Segment Start: Records to process
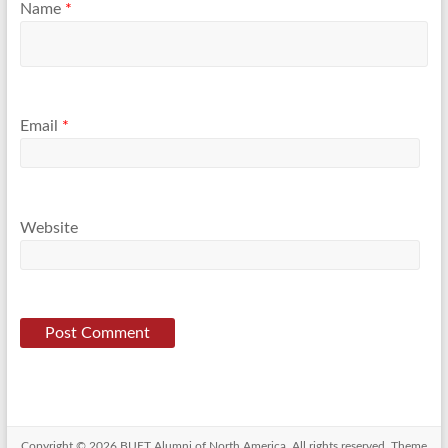
Name
*
Email
*
Website
Copyright © 2026
BUET Alumni of North America
. All rights reserved. Theme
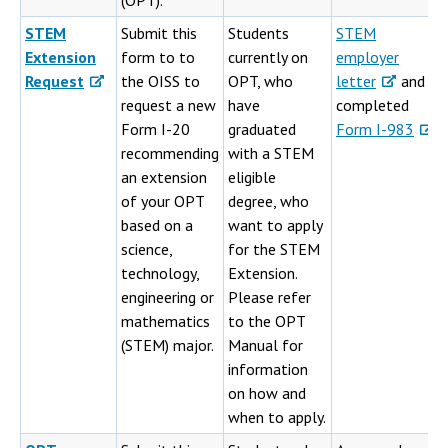
(OPT)."
STEM
Submit this
Students
STEM
Extension
form to to
currently on
employer
Request
the OISS to
OPT, who
letter
and
request a new
have
completed
Form I-20
graduated
Form I-983
recommending
with a STEM
an extension
eligible
of your OPT
degree, who
based on a
want to apply
science,
for the STEM
technology,
Extension.
engineering or
Please refer
mathematics
to the OPT
(STEM) major.
Manual for
information
on how and
when to apply.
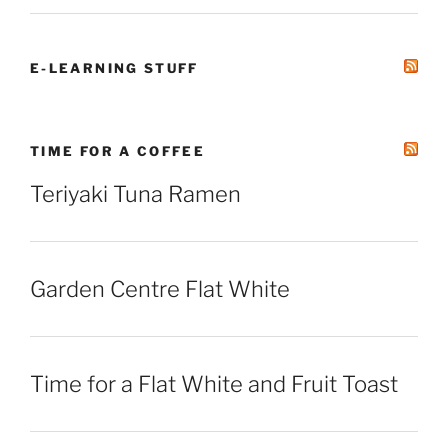
E-LEARNING STUFF
TIME FOR A COFFEE
Teriyaki Tuna Ramen
Garden Centre Flat White
Time for a Flat White and Fruit Toast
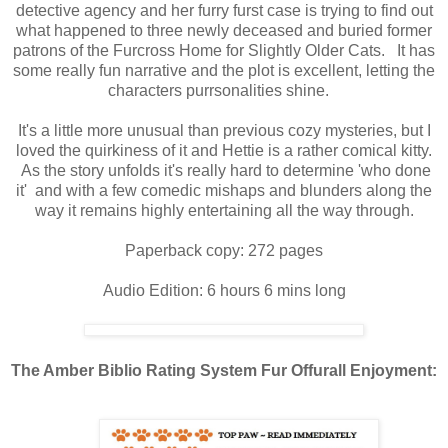
detective agency and her furry furst case is trying to find out
what happened to three newly deceased and buried former
patrons of the Furcross Home for Slightly Older Cats. It has
some really fun narrative and the plot is excellent, letting the
characters purrsonalities shine.
It's a little more unusual than previous cozy mysteries, but I
loved the quirkiness of it and Hettie is a rather comical kitty.
As the story unfolds it's really hard to determine 'who done
it' and with a few comedic mishaps and blunders along the
way it remains highly entertaining all the way through.
Paperback copy: 272 pages
Audio Edition: 6 hours 6 mins long
The Amber Biblio Rating System Fur Offurall Enjoyment:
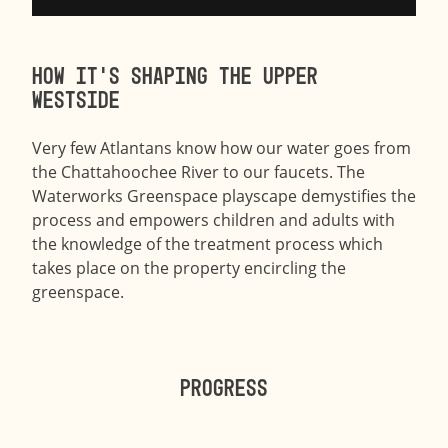
How it’s shaping the Upper
Westside
​Very few Atlantans know how our water goes from
the Chattahoochee River to our faucets. The
Waterworks Greenspace playscape demystifies the
process and empowers children and adults with
the knowledge of the treatment process which
takes place on the property encircling the
greenspace.
Progress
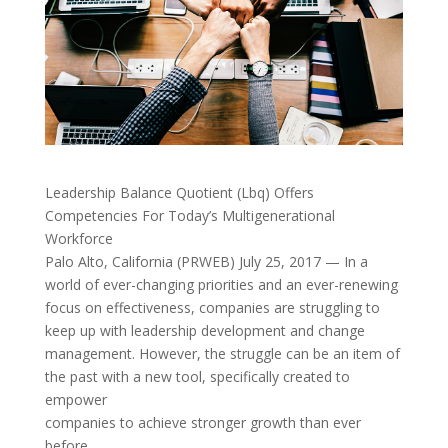
Leadership Balance Quotient (Lbq) Offers
Competencies For Today’s Multigenerational
Workforce
Palo Alto, California (PRWEB) July 25, 2017 — In a
world of ever-changing priorities and an ever-renewing
focus on effectiveness, companies are struggling to
keep up with leadership development and change
management. However, the struggle can be an item of
the past with a new tool, specifically created to
empower
companies to achieve stronger growth than ever
before.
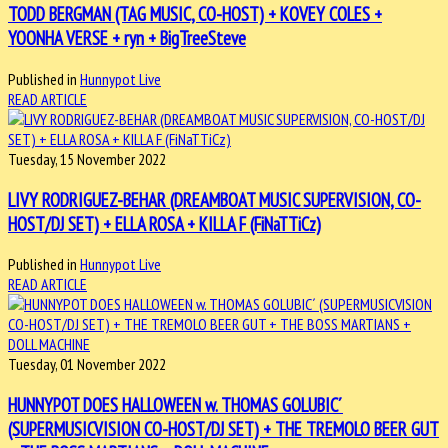
TODD BERGMAN (TAG MUSIC, CO-HOST) + KOVEY COLES +
YOONHA VERSE + ryn + BigTreeSteve
Published in
Hunnypot Live
READ ARTICLE
Tuesday, 15 November 2022
LIVY RODRIGUEZ-BEHAR (DREAMBOAT MUSIC SUPERVISION, CO-
HOST/DJ SET) + ELLA ROSA + KILLA F (FiNaTTiCz)
Published in
Hunnypot Live
READ ARTICLE
Tuesday, 01 November 2022
HUNNYPOT DOES HALLOWEEN w. THOMAS GOLUBIC´
(SUPERMUSICVISION CO-HOST/DJ SET) + THE TREMOLO BEER GUT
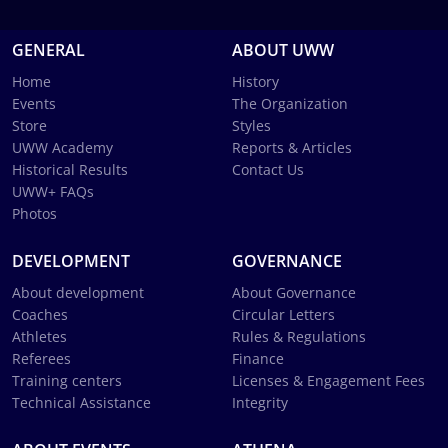
GENERAL
ABOUT UWW
Home
History
Events
The Organization
Store
Styles
UWW Academy
Reports & Articles
Historical Results
Contact Us
UWW+ FAQs
Photos
DEVELOPMENT
GOVERNANCE
About development
About Governance
Coaches
Circular Letters
Athletes
Rules & Regulations
Referees
Finance
Training centers
Licenses & Engagement Fees
Technical Assistance
Integrity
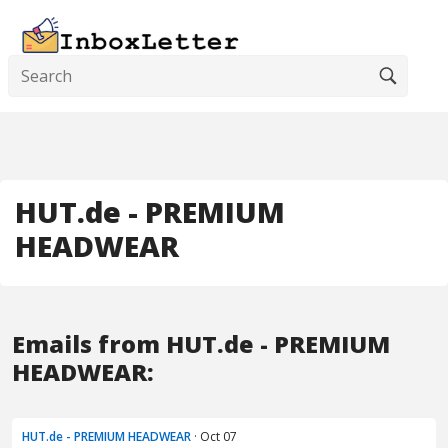
HUT.de - PREMIUM
HEADWEAR
Emails from HUT.de - PREMIUM
HEADWEAR:
HUT.de - PREMIUM HEADWEAR
· Oct 07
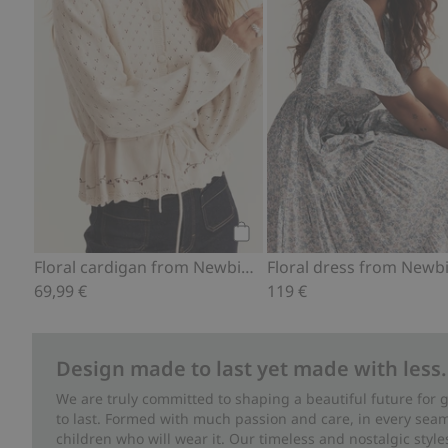
Add to cart
Floral cardigan from Newbie Woman
69,99 €
119 €
Design made to last yet made with less.
We are truly committed to shaping a beautiful future for
to last. Formed with much passion and care, in every seam 
children who will wear it. Our timeless and nostalgic styl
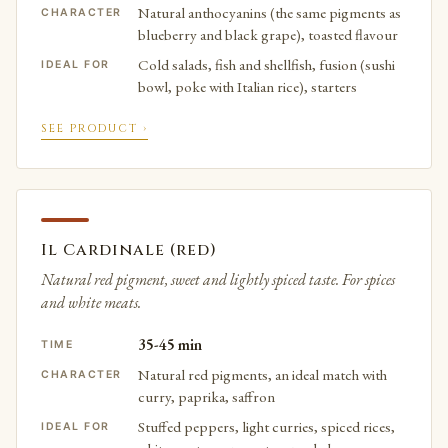
Natural anthocyanins (the same pigments as
CHARACTER
blueberry and black grape), toasted flavour
Cold salads, fish and shellfish, fusion (sushi
IDEAL FOR
bowl, poke with Italian rice), starters
SEE PRODUCT ›
Il Cardinale (red)
Natural red pigment, sweet and lightly spiced taste. For spices
and white meats.
35-45 min
TIME
Natural red pigments, an ideal match with
CHARACTER
curry, paprika, saffron
Stuffed peppers, light curries, spiced rices,
IDEAL FOR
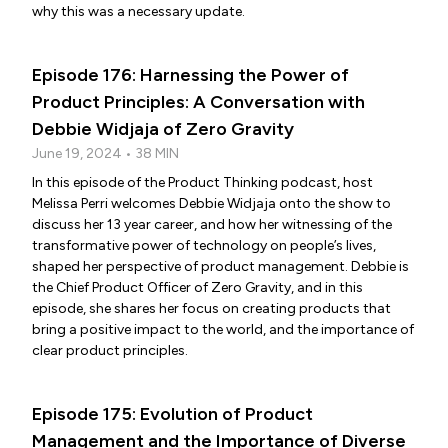
why this was a necessary update.
Episode 176: Harnessing the Power of
Product Principles: A Conversation with
Debbie Widjaja of Zero Gravity
June 19, 2024 • 38 MIN
In this episode of the Product Thinking podcast, host
Melissa Perri welcomes Debbie Widjaja onto the show to
discuss her 13 year career, and how her witnessing of the
transformative power of technology on people’s lives,
shaped her perspective of product management. Debbie is
the Chief Product Officer of Zero Gravity, and in this
episode, she shares her focus on creating products that
bring a positive impact to the world, and the importance of
clear product principles.
Episode 175: Evolution of Product
Management and the Importance of Diverse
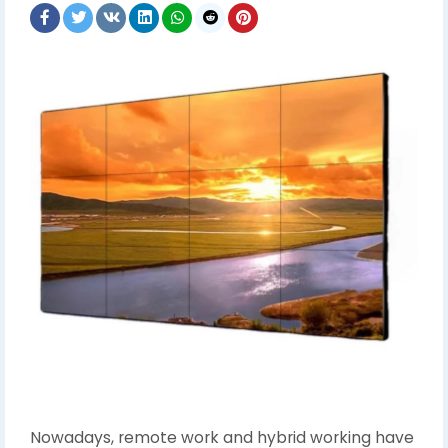
Nowadays, remote work and hybrid working have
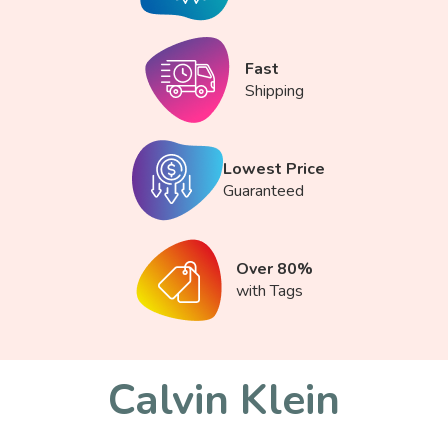
Fast
Shipping
Lowest Price
Guaranteed
Over 80%
with Tags
Calvin Klein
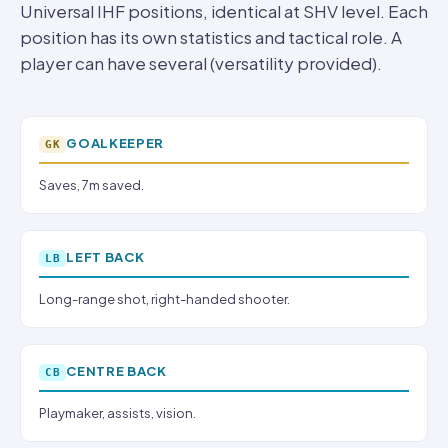
Universal IHF positions, identical at SHV level. Each
position has its own statistics and tactical role. A
player can have several (versatility provided).
GOALKEEPER
GK
Saves, 7m saved.
LEFT BACK
LB
Long-range shot, right-handed shooter.
CENTRE BACK
CB
Playmaker, assists, vision.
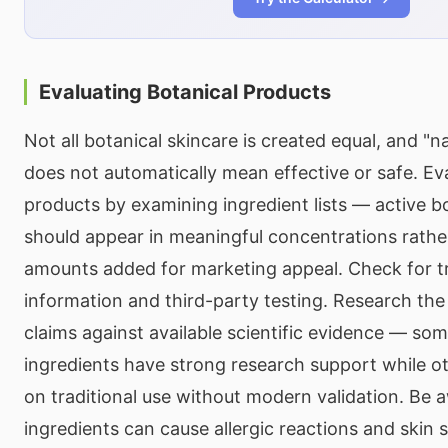
Evaluating Botanical Products
Not all botanical skincare is created equal, and "na
does not automatically mean effective or safe. Ev
products by examining ingredient lists — active bo
should appear in meaningful concentrations rathe
amounts added for marketing appeal. Check for t
information and third-party testing. Research the 
claims against available scientific evidence — som
ingredients have strong research support while oth
on traditional use without modern validation. Be a
ingredients can cause allergic reactions and skin se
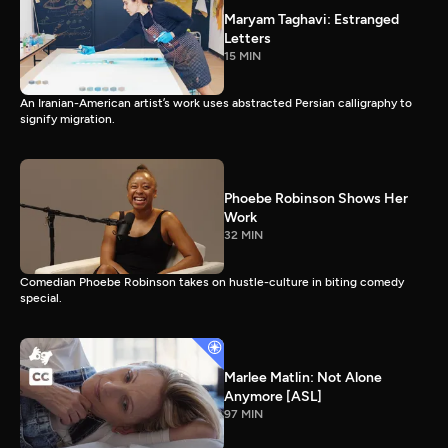
Maryam Taghavi: Estranged
Letters
15 MIN
An Iranian-American artist’s work uses abstracted Persian calligraphy to
signify migration.
Phoebe Robinson Shows Her
Work
32 MIN
Comedian Phoebe Robinson takes on hustle-culture in biting comedy
special.
Marlee Matlin: Not Alone
Anymore [ASL]
97 MIN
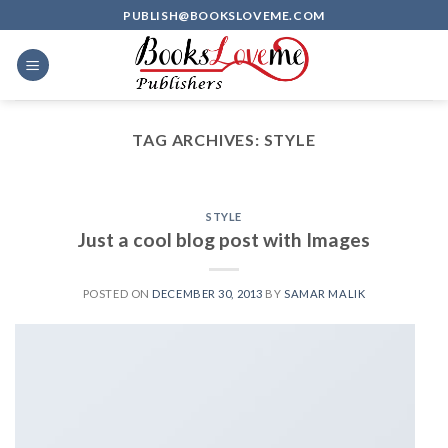
Skip
PUBLISH@BOOKSLOVEME.COM
to
content
TAG ARCHIVES:
STYLE
STYLE
Just a cool blog post with Images
POSTED ON
DECEMBER 30, 2013
BY
SAMAR MALIK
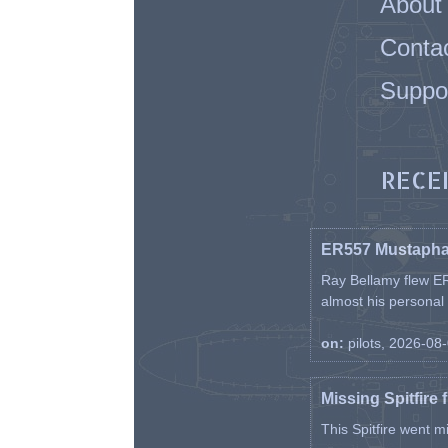
About
Conta
Suppo
RECE
ER557 Mustaph
Ray Bellamy flew ER
almost his personal ai
on:
pilots, 2026-08
Missing Spitfire 
This Spitfire went m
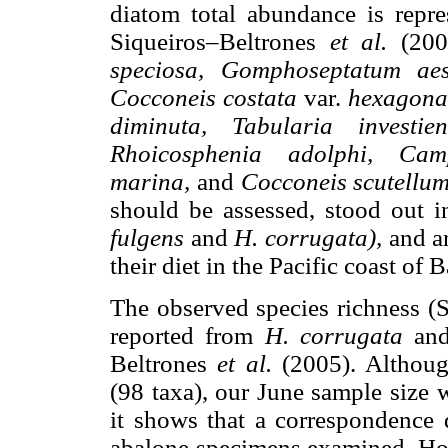
diatom total abundance is repre
Siqueiros–Beltrones
et al.
(200
speciosa, Gomphoseptatum aes
Cocconeis costata
var.
hexagona
diminuta, Tabularia investi
Rhoicosphenia adolphi, Cam
marina,
and
Cocconeis scutellu
should be assessed, stood out 
fulgens
and
H. corrugata),
and a
their diet in the Pacific coast of 
The observed species richness (S
reported from
H. corrugata
an
Beltrones
et al.
(2005). Althou
(98 taxa), our June sample size 
it shows that a correspondence
abalone specimens examined. How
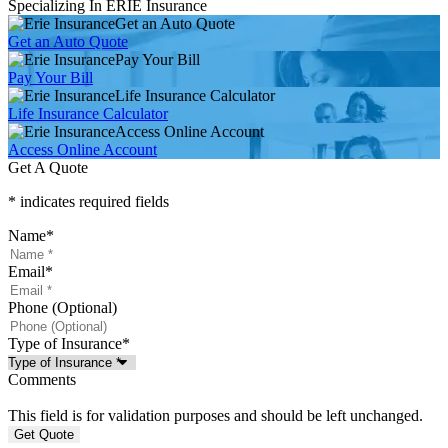
Specializing In ERIE Insurance
Get an Auto Quote
Get an Auto Quote
Pay Your Bill
Pay Your Bill
Life Insurance Calculator
Life Insurance Calculator
Access Online Account
Access Online Account
Get A Quote
* indicates required fields
Name
*
Email
*
Phone (Optional)
Type of Insurance
*
Comments
This field is for validation purposes and should be left unchanged.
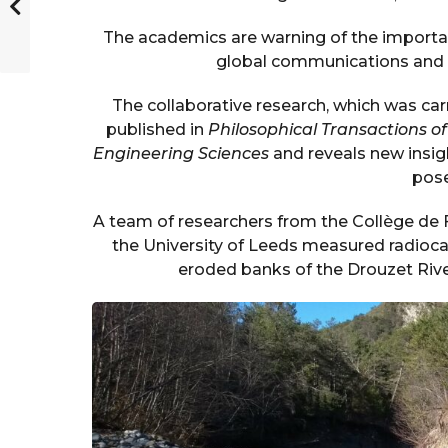
The academics are warning of the importa
global communications and en
The collaborative research, which was carr
published in
Philosophical Transactions o
Engineering Sciences
and reveals new insigh
pose
A team of researchers from the Collège de 
the University of Leeds measured radiocar
eroded banks of the Drouzet River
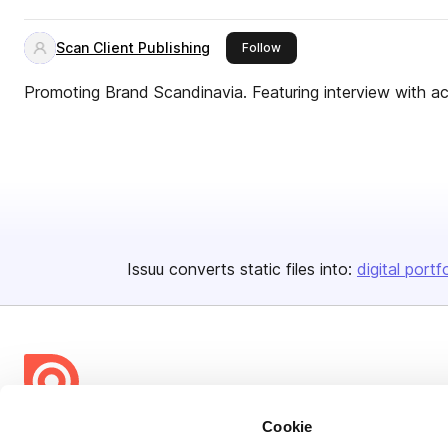
Scan Client Publishing
this publisher
Follow
Promoting Brand Scandinavia. Featuring interview with ac
Issuu converts static files into:
digital portf
Cookie
Bending Spoons US Inc.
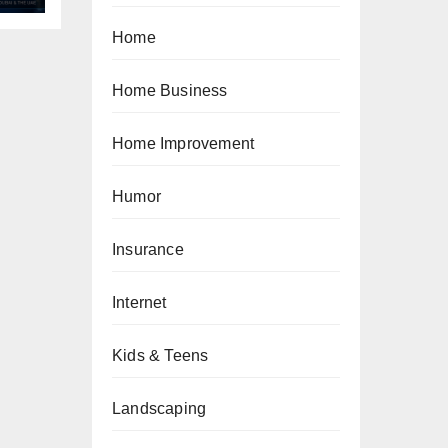
Home
Home Business
Home Improvement
Humor
Insurance
Internet
Kids & Teens
Landscaping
Segment End: Records to process
Everything from the line with "eroded banks of the Drouzet River" through the final line of the records above should be written out exactly, minus the pictures.

§ **Solution to this problem**
eroded banks of the Drouzet River
Scan Client Publishing
this publisher
Follow
Promoting Brand Scandinavia. Featuring interview with ac
Issuu converts static files into:
digital portf
Cookie
Bending Spoons US Inc.
Home
Home Business
Home Improvement
Humor
Insurance
Internet
Kids & Teens
Landscaping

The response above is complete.